A Lit & Phil Carol, November Club
7 & 8 December 2019
Memories of productions past, including The Novocastrian Philosophers’ Club and We Got Mittens Too!, had armed me for an ‘up hill, down dale’ exploration of the Lit & Phil’s nooks and crannies.
November Club, Cinzia Hardy’s energetic and enterprising troupe, has a fondness for keeping audiences on the hoof.
But the rows of chairs between the library busts put me right. Rather than a promenade performance, this was to be one in which the body, fortified by a seasonal brew, could let the imagination take the strain.
Writer Fiona Ellis took her inspiration from Dickens’ A Christmas Carol in which a miser learns the error of his ways. Setting her play in a library made a lot of sense.
Alice Byrne’s bright and expressive Narrator introduced us to librarians ‘George’ (short for Georgina) and Frank who, it transpires, are fighting an uphill battle to sustain a place whose soul is on life support.
Zoe Lambert and Jake Jarratt invested the pair with all the infectious enthusiasm at their disposal, which is quite a lot.

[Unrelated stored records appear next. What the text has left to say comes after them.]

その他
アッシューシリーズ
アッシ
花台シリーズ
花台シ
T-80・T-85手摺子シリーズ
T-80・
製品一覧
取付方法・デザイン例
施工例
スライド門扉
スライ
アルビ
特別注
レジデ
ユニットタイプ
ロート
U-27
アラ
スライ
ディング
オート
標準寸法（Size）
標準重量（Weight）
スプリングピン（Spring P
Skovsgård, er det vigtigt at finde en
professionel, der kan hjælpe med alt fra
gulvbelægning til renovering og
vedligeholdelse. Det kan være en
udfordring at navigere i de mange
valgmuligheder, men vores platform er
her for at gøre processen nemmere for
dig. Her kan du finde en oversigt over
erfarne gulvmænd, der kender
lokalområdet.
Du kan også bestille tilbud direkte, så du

Quickly we were in their world, us oldies and the kids at the front. What to do about the boss, desperate Ebenezer Compendium, who wants them to work at Christmas?

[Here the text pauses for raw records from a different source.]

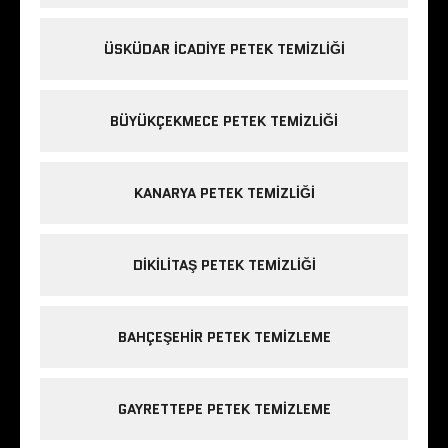
ÜSKÜDAR ICADIYE PETEK TEMIZLIĞI
BÜYÜKÇEKMECE PETEK TEMIZLIĞI
KANARYA PETEK TEMIZLIĞI
DIKILITAŞ PETEK TEMIZLIĞI
BAHÇEŞEHIR PETEK TEMIZLEME
GAYRETTEPE PETEK TEMIZLEME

Ebenezer’s late father understood about the magic of books and said even the boring ones, books about hinges and stuff (bound to be at least one in the Lit & Phil), could fire the imagination.
But Matt Jamie’s arid Ebenezer has an eye only on the bottom line. And it seems it’s sinking fast. Blow these books. Blow creativity. The librarians must put in festive graft and George’s large family must do without her.
Breezing through and away from this dour scenario goes Lavender Parenthesis, splendidly embodied by Clare Forsythe as a novel-writing adventurer in the mould of Indiana Jones but more intelligent.
The prospect of Compendium and Parenthesis being joined in holy matrimony (and what a double-barrelled moniker that would make) now seems remote. Will Sir Casper Grasper (Chris Gotts) land her hand?
As in Dickens, the story ended well thanks to a dash of the supernatural, both faked (those mischievous librarians) and real, as manifested in The Ghost of the Lost Libraries (Grace Kirby high on the upper walkway with an origami library on her head).
Stage smoke, a lightning flash or a zipwire would have added to the impact of the ghost’s appearance but possibly put the Lit & Phil at risk, to say nothing of Grace.
Once again November Club delivered a charming drama perfectly tailored to its surroundings. It also captured the uncertainty of the times. Only that morning I’d read of the 800 libraries lost during a decade in which the Ebenezers have been on the march.
A Lit & Phil Carol was directed by Cinzia Hardy with design and costumes by Imogen Cloet and paper-based designs by Bethan Maddocks.
Their endeavours went far beyond the series of performances. An enrichment programme involved schoolchildren and community groups and their creations can be seen in the Lit & Phil over the festive season. Bethan Maddocks’ and Imogen Cloet’s beautiful Christmas story tree really shouldn’t be missed.